Abri meus olhos com cuidado por causa da luz que entrava pelas grandes janelas de vidro do quarto de James. Hoje o dia estava ensolarado, diferente de todos os outros. Olhei em volta, mas não achei ninguém. Levantei-me, me espreguiçando demoradamente. Bocejei várias vezes até colocar meus pés no chão. Desci as grandes e imponentes – como tudo no resto daquela mansão - escadas de madeira com cuidado, e fui em direção à cozinha, onde ouvi o barulho de panelas caindo no chão e um palavrão vindo da boca de James.
- Tentando cozinhar? - Eu disse, rindo.
- Até parece. Eu estava tentando pegar um prato pra esquentar a pizza de ontem.
Ri mais ainda, mas fui até ele e o ajudei a pegar os pratos de vidro na prateleira.
- Foi mal não ficar acordada ontem. Estava com muito sono.
- Tudo bem. Foi bom dormir com você de novo, pra variar.
Eu ri, e dei um leve tapa em seu braço forte.
- Eu até revidaria se você não estivesse tão magra – Ele me encarou, agora sério.
- O que foi, James? – Me virei, nervosa.
- Você sabe o que foi. Parece que não come há anos. Você já está magra o suficiente, não acha Penelope?
- Não! – Respondi, ardendo em fúria. – Nunca vai ser o suficiente. Você não entende isso?
James respirou fundo para se controlar e deu passos pesados e nervosos em minha volta.
- Quando vai ser bom o suficiente? Quando você estiver morta?
- Quem sabe!
Eu havia perdido minha paciência.
De onde diabos James tirava que eu estava magra? Ninguém conseguia enxergar o quão gorda e nojenta eu era? Era impossível olhar para mim e ver algo além e gordura. Como ele sequer ousava dizer isso?
- Penny – Ele falou, agora mais calmo. – Eu sei que você está com fome.
- Eu estou morrendo de fome. Mais fome do que nunca senti em toda a minha vida, James. – Resmunguei, cuspindo as palavras na cara de James, mas nunca sem deixar de olhar para o pedaço de pizza, com seu queijo derretido caindo sobre a borda do prato de porcelana.
Meus olhos finalmente lacrimejaram. Meu estômago parecia rir enquanto se contorcia dentro de mim.

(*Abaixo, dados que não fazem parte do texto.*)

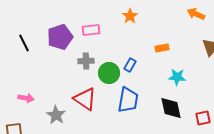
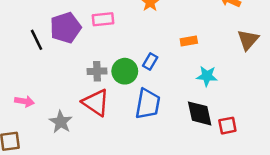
black line: (24, 43) -> (37, 40), moved
gray cross: (86, 61) -> (97, 71), moved
red square: (203, 118) -> (227, 126), moved

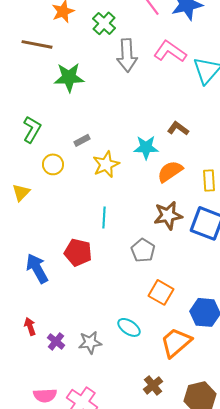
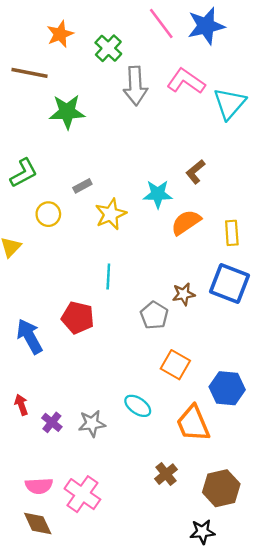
brown L-shape: (178, 128) -> (195, 172), turned -75
green L-shape: (32, 129) -> (24, 173), turned 32
brown star: (168, 215) -> (184, 294), moved, size x0.7
orange trapezoid: (176, 342) -> (193, 424), turned -72

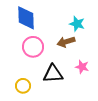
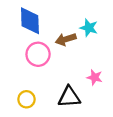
brown arrow: (66, 42) -> (66, 39), moved
black triangle: (53, 74) -> (69, 97), moved

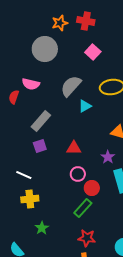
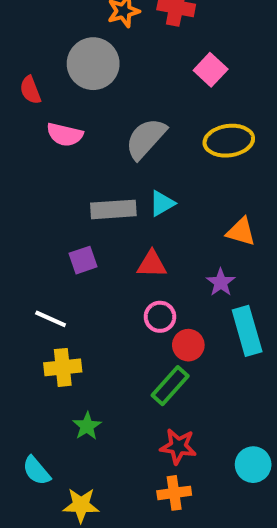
pink square: (93, 52) -> (211, 70), moved
red semicircle: (14, 97) -> (30, 90), moved, turned -40
cyan triangle: (85, 106) -> (162, 203), moved
gray rectangle: (41, 121) -> (113, 209), moved, turned 45

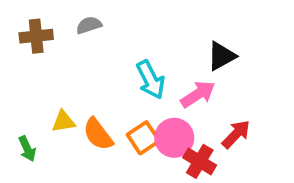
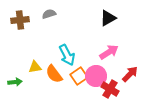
black triangle: (221, 56) -> (108, 18), moved
cyan arrow: (151, 80) -> (67, 55), moved
green arrow: (27, 149) -> (15, 82), turned -72

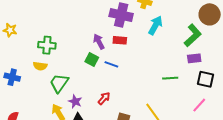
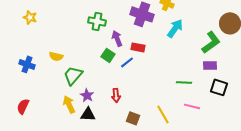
red rectangle: (120, 40) -> (138, 47), moved
green cross: (47, 45) -> (97, 21), moved
blue line: (111, 64) -> (127, 62), turned -64
red arrow: (104, 98) -> (116, 95), turned 128
pink line: (199, 105) -> (192, 106), moved, turned 56

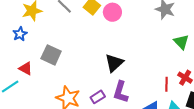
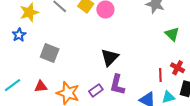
red triangle: (26, 68) -> (41, 86), moved, turned -32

O cheiro do queijo subia pela leve fumaça quente que vinha do prato a pouco tempo aquecido, até entrar em meu nariz, perturbando meu cérebro com a ideia de comer.
Comer. Minha maior tentação. Meu maior anseio era poder comer sem me sentir um lixo. Meu maior desejo era poder me sentir bela, me sentir amada, me sentir segura, mas sabia também que a comida não me traria nada disso. A comida ficaria por alguns minutos em minha boca, alguns leves segundos de prazer momentâneo. E depois? Desespero. Angústia. Era isso o que vinha depois. Culpa.
- Você quer que eu coma?! – Gritei, assustando James.
Sim, eu queria comer. Muito. E, com desespero, peguei a faca e o garfo com as mãos trêmulas. Cortei um pedaço relativamente grande para minha boca miúda pela fome com força, riscando o prato. Coloquei na boca sem deixar de olhar pra James, provando que eu conseguia aquilo. Conseguia ser normal – ou pelo menos, fingir ser.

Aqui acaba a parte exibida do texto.